Now, it is stipulated in this case that the Secretary of the Interior has never approved the selection by the railroad company of the land here in question to supply deficiencies in place limits. So that when Sjoli settled upon the land it was, so far as the railroad company was concerned, part of the unappropriated public lands open to settlement under the homestead laws. The railroad company had no direct legal interest in it. The company's unapproved selections did not, therefore, stand in the way of the lands being occupied and entered under the homestead laws. The mere filing of its lists of selections of indemnity *569 lands did not have the effect to exclude them from occupancy under the preemption or homestead laws. On the contrary, notwithstanding the filing of such lists, they remained open, as before, to settlement or occupancy under those laws, until the selections were formally approved by the Secretary of the Interior and the lands withdrawn from settlement or sale. No such approval ever occurred.
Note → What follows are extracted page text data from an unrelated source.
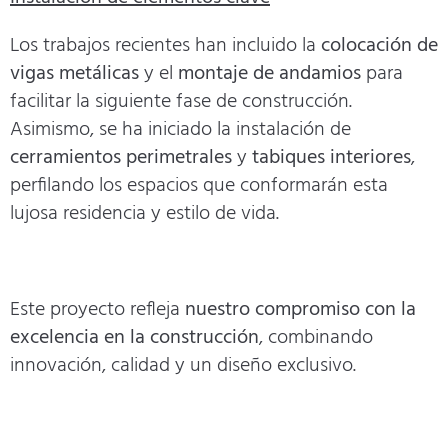
Los trabajos recientes han incluido la
colocación de
vigas metálicas
y el
montaje de andamios
para
facilitar la siguiente fase de construcción.
Asimismo, se ha iniciado la instalación de
cerramientos perimetrales
y
tabiques interiores
,
perfilando los espacios que conformarán esta
lujosa residencia y estilo de vida.
Este proyecto refleja
nuestro compromiso con la
excelencia en la construcción
, combinando
innovación, calidad y un diseño exclusivo.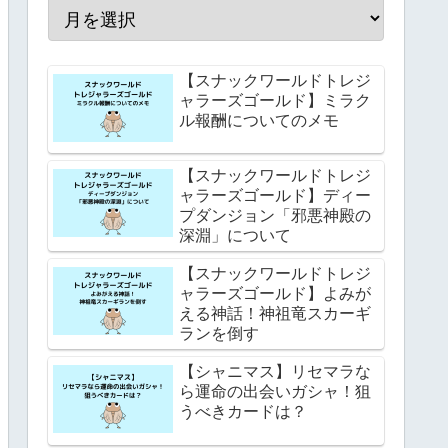
【スナックワールドトレジ
ャラーズゴールド】ミラク
ル報酬についてのメモ
【スナックワールドトレジ
ャラーズゴールド】ディー
プダンジョン「邪悪神殿の
深淵」について
【スナックワールドトレジ
ャラーズゴールド】よみが
える神話！神祖竜スカーギ
ランを倒す
【シャニマス】リセマラな
ら運命の出会いガシャ！狙
うべきカードは？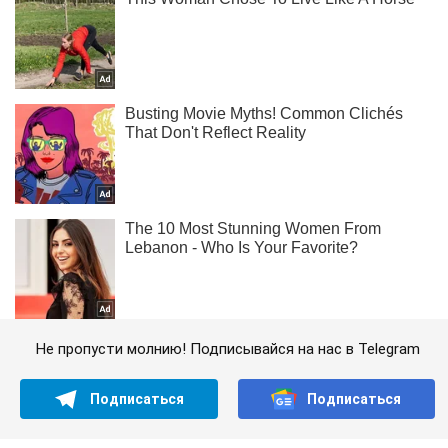
Не пропусти молнию! Подписывайся на нас в Telegram
Подписаться
Подписаться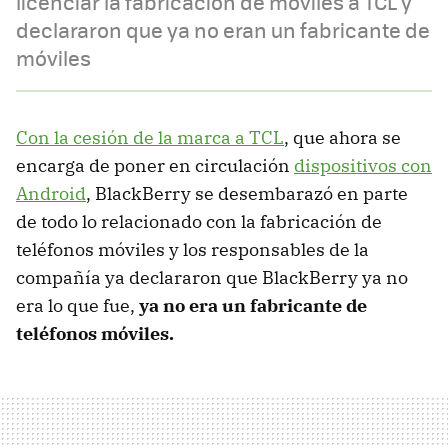
licenciar la fabricación de móviles a TCL y
declararon que ya no eran un fabricante de
móviles
Con la cesión de la marca a TCL
, que ahora se
encarga de poner en circulación
dispositivos con
Android
, BlackBerry se desembarazó en parte
de todo lo relacionado con la fabricación de
teléfonos móviles y los responsables de la
compañía ya declararon que BlackBerry ya no
era lo que fue,
ya no era un fabricante de
teléfonos móviles.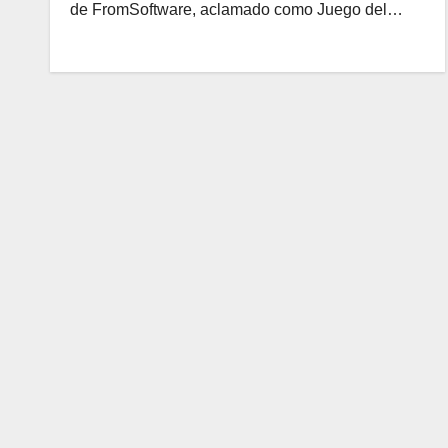
de FromSoftware, aclamado como Juego del…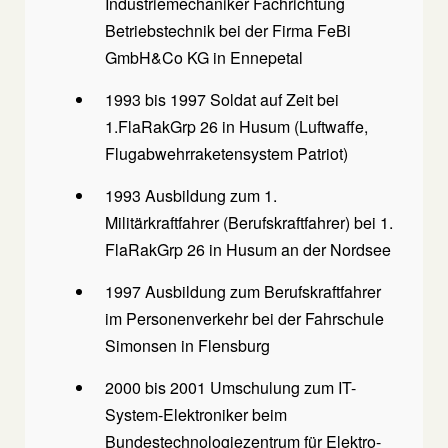
Industriemechaniker Fachrichtung
Betriebstechnik bei der Firma FeBi
GmbH&Co KG in Ennepetal
1993 bis 1997 Soldat auf Zeit bei
1.FlaRakGrp 26 in Husum (Luftwaffe,
Flugabwehrraketensystem Patriot)
1993 Ausbildung zum 1.
Militärkraftfahrer (Berufskraftfahrer) bei 1.
FlaRakGrp 26 in Husum an der Nordsee
1997 Ausbildung zum Berufskraftfahrer
im Personenverkehr bei der Fahrschule
Simonsen in Flensburg
2000 bis 2001 Umschulung zum IT-
System-Elektroniker beim
Bundestechnologiezentrum für Elektro-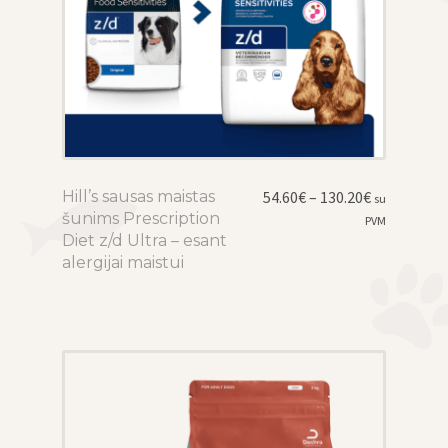
Price
Hill’s sausas maistas
This
54.60
€
–
130.20
€
su
range:
šunims Prescription
product
PVM
54.60€
Diet z/d Ultra – esant
has
through
alergijai maistui
multiple
130.20€
variants.
The
options
may
be
chosen
on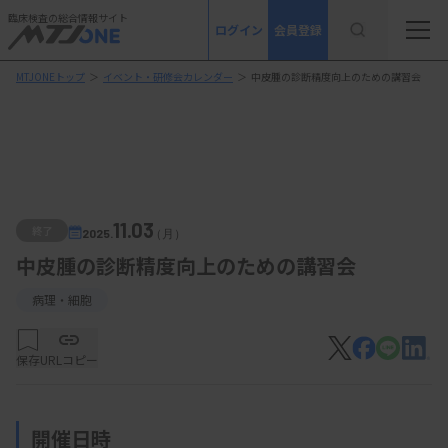
臨床検査の総合情報サイト
ログイン
会員登録
MTJONEトップ
＞
イベント・研修会カレンダー
＞
中皮腫の診断精度向上のための講習会
11.03
終了
2025.
（月）
中皮腫の診断精度向上のための講習会
病理・細胞
保存
URLコピー
開催日時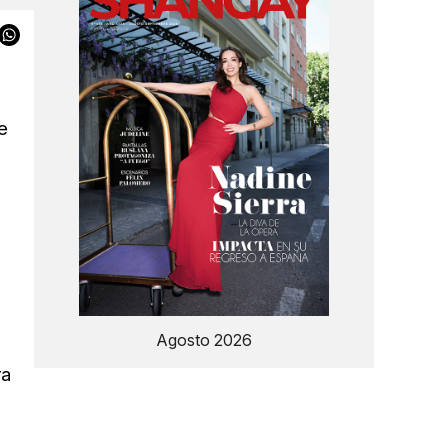
e
Agosto 2026
ra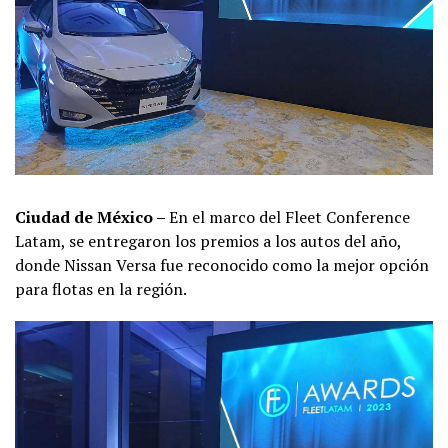
Ciudad de México –
En el marco del Fleet Conference
Latam, se entregaron los premios a los autos del año,
donde Nissan Versa fue reconocido como la mejor opción
para flotas en la región.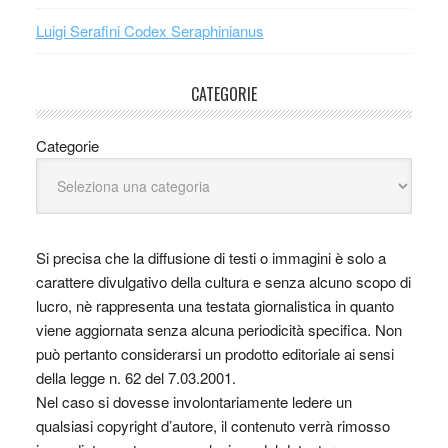
Luigi Serafini Codex Seraphinianus
CATEGORIE
Categorie
Si precisa che la diffusione di testi o immagini è solo a
carattere divulgativo della cultura e senza alcuno scopo di
lucro, nè rappresenta una testata giornalistica in quanto
viene aggiornata senza alcuna periodicità specifica. Non
può pertanto considerarsi un prodotto editoriale ai sensi
della legge n. 62 del 7.03.2001.
Nel caso si dovesse involontariamente ledere un
qualsiasi copyright d’autore, il contenuto verrà rimosso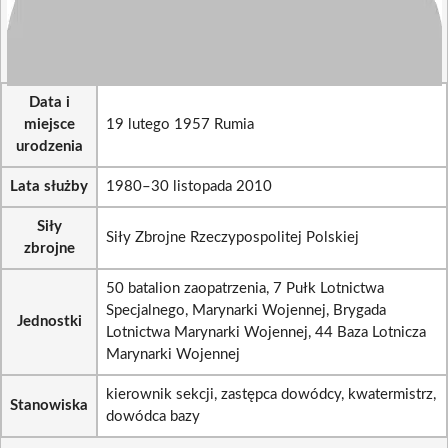
Data i
miejsce
19 lutego 1957 Rumia
urodzenia
Lata służby
1980–30 listopada 2010
Siły
Siły Zbrojne Rzeczypospolitej Polskiej
zbrojne
50 batalion zaopatrzenia, 7 Pułk Lotnictwa
Specjalnego, Marynarki Wojennej, Brygada
Jednostki
Lotnictwa Marynarki Wojennej, 44 Baza Lotnicza
Marynarki Wojennej
kierownik sekcji, zastępca dowódcy, kwatermistrz,
Stanowiska
dowódca bazy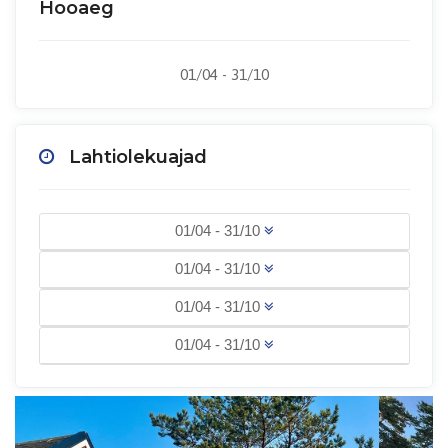
Hooaeg
01/04 - 31/10
Lahtiolekuajad
01/04 - 31/10
01/04 - 31/10
01/04 - 31/10
01/04 - 31/10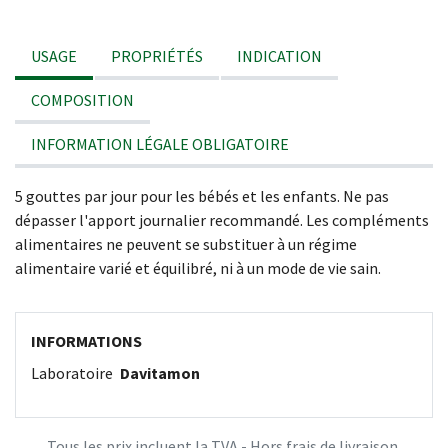
USAGE
PROPRIÉTÉS
INDICATION
COMPOSITION
INFORMATION LÉGALE OBLIGATOIRE
5 gouttes par jour pour les bébés et les enfants. Ne pas
dépasser l'apport journalier recommandé. Les compléments
alimentaires ne peuvent se substituer à un régime
alimentaire varié et équilibré, ni à un mode de vie sain.
INFORMATIONS
Laboratoire
Davitamon
Tous les prix incluent la TVA - Hors frais de livraison.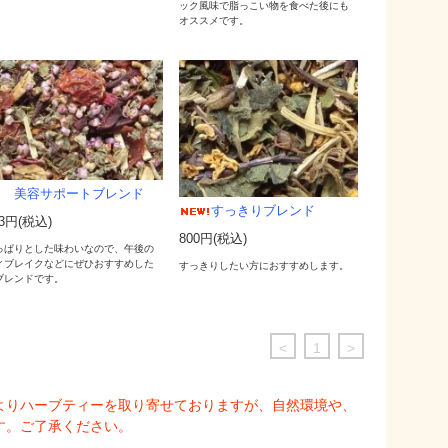
。
ック風味で脂っこい物を食べた後にも
オススメです。
美容サポートブレンド
すっきりブレンド
43円(税込)
800円(税込)
っぱりとした味わいなので、午後の
ィブレイクなどにぜひおすすめした
すっきりしたい方におすすめします。
ブレンドです。
<
1
>
よりハーブティーを取り寄せておりますが、自然環境や、
す。ご了承ください。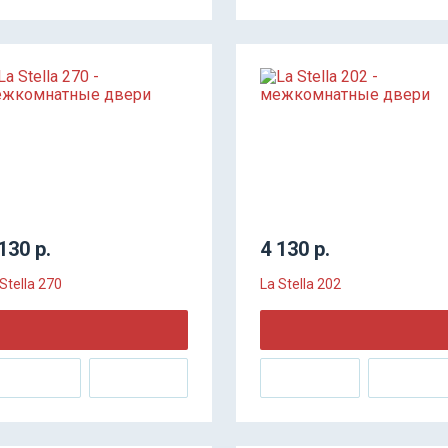
130 р.
4 130 р.
Stella 270
La Stella 202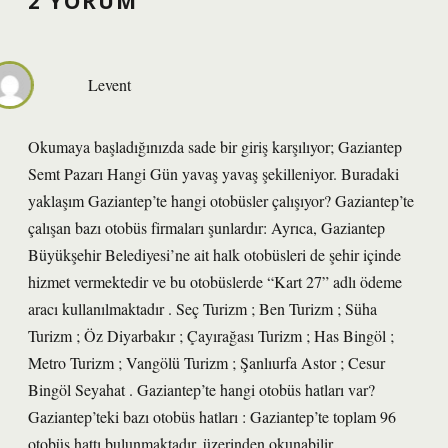
2 YORUM
Levent
Okumaya başladığınızda sade bir giriş karşılıyor; Gaziantep
Semt Pazarı Hangi Gün yavaş yavaş şekilleniyor. Buradaki
yaklaşım Gaziantep’te hangi otobüsler çalışıyor? Gaziantep’te
çalışan bazı otobüs firmaları şunlardır: Ayrıca, Gaziantep
Büyükşehir Belediyesi’ne ait halk otobüsleri de şehir içinde
hizmet vermektedir ve bu otobüslerde “Kart 27” adlı ödeme
aracı kullanılmaktadır . Seç Turizm ; Ben Turizm ; Süha
Turizm ; Öz Diyarbakır ; Çayırağası Turizm ; Has Bingöl ;
Metro Turizm ; Vangölü Turizm ; Şanlıurfa Astor ; Cesur
Bingöl Seyahat . Gaziantep’te hangi otobüs hatları var?
Gaziantep’teki bazı otobüs hatları : Gaziantep’te toplam 96
otobüs hattı bulunmaktadır. üzerinden okunabilir.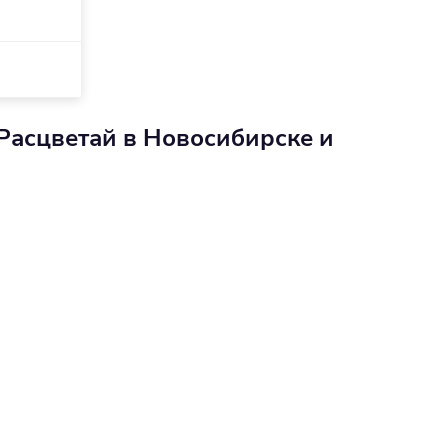
Расцветай в Новосибирске и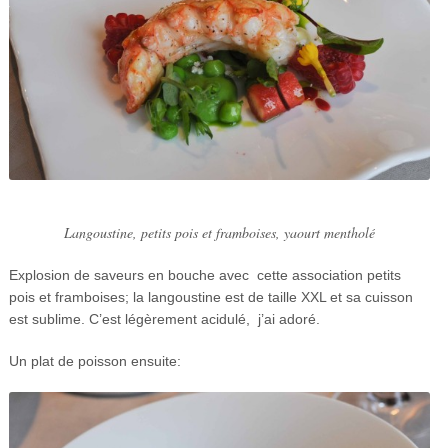
Langoustine, petits pois et framboises, yaourt mentholé
Explosion de saveurs en bouche avec cette association petits
pois et framboises; la langoustine est de taille XXL et sa cuisson
est sublime. C’est légèrement acidulé, j’ai adoré.
Un plat de poisson ensuite: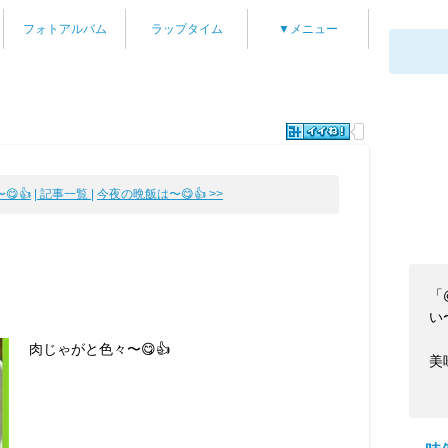
フォトアルバム
ラップタイム
▼メニュー
😋👍
| 記事一覧 |
今夜の晩飯は〜😋👍 >>
「
い〜
肉じゃがと色々〜😋👍
美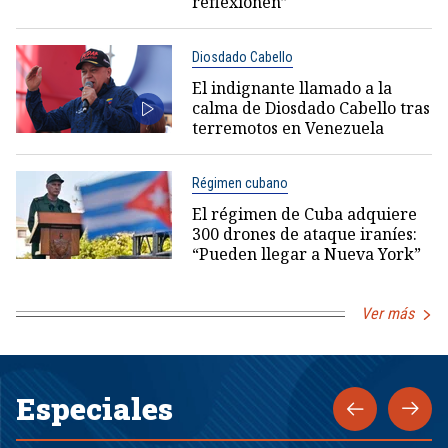
reflexionen”
Diosdado Cabello
El indignante llamado a la
calma de Diosdado Cabello tras
terremotos en Venezuela
Régimen cubano
El régimen de Cuba adquiere
300 drones de ataque iraníes:
“Pueden llegar a Nueva York”
Ver más
Especiales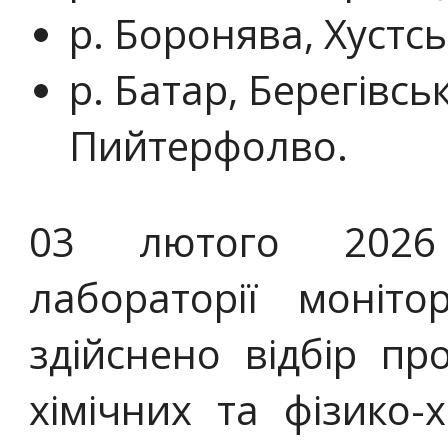
р. Боронява, Хустсь
р. Батар, Берегівсь
Пийтерфолво.
03 лютого 2026 
лабораторії моніт
здійснено відбір п
хімічних та фізико-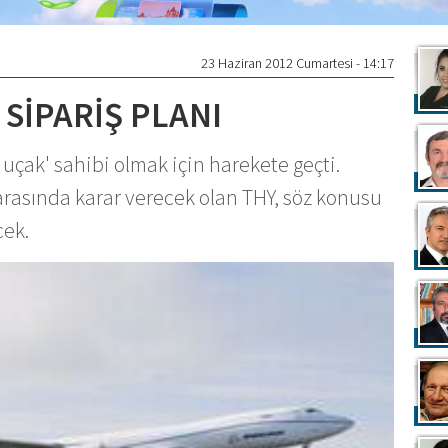
23 Haziran 2012 Cumartesi - 14:17
 SİPARİŞ PLANI
 uçak' sahibi olmak için harekete geçti.
arasında karar verecek olan THY, söz konusu
cek.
It results that the patent issued to Sjoli is evidence of the better title and must prevail. His settlement upon the land, with the intention to perfect his title under the homestead laws, was not in violation of the act of 1864. On the contrary, he thereby acquired, within the meaning of the act of 1864, a claim upon the land which was perfected by the patent issued to him by the United States. The learned state court erred in not so holding and in adjudging that the Northern Pacific Railway Company acquired an interest in the land immediately upon filing its list of selections, and that the defendant in error was the owner of it. The relief asked by the plaintiff should have been granted.

The judgment of the Supreme Court of Minnesota is reversed and the cause remanded for further proceedings not inconsistent with this opinion. Reversed.

MR. JUSTICE BREWER did not participate in the decision of this case.

NOTES

[1] Hewitt v. Schultz, 180 U.S. 139; Nelson v. Northern Pacific Railway, 188 U.S. 108; United States v. Northern Pacific Railroad Co., 152 U.S. 284, 296; Northern Pacific Railroad v. Sanders, 166 U.S. 620, 634, 635; Menotti v. Dillon, 167 U.S. 703; United States v. Oregon & California Railroad, 176 U.S. 28, 42; St. Paul Railroad v. Northern Pacific Railroad, 139 U.S. 1, 5; St. Paul, Sioux City &c. Railroad v. Winona &c. Railroad, 112 U.S. 720, 726; M., K. & T. Ry. Co. v. Kansas Pacific Ry., 97 U.S. 491, 501; Cedar Rapids & M.R.R. Co. v. Herring, 110 U.S. 27; Grinnell v. Railroad Co., 103 U.S. 739; Kansas Pacific R.R. Co. v. Atchison, Topeka & Santa Fe, 112 U.S. 414; Wilcox v. Eastern Oregon Land Co., 176 U.S. 51; Northern Pacific Railroad v. Miller, 7 L.D. 100; Northern Pacific R.R. v. Davis, 19 L.D. 87, 90; Spicer v. Northern Pacific R.R. Co., 10 L.D. 440, 443; Northern Pacific R.R. Co. v. McCrimmon, 12 L.D. 554; Northern Pacific R.R. Co. v. Plumb, 16 L.D. 80.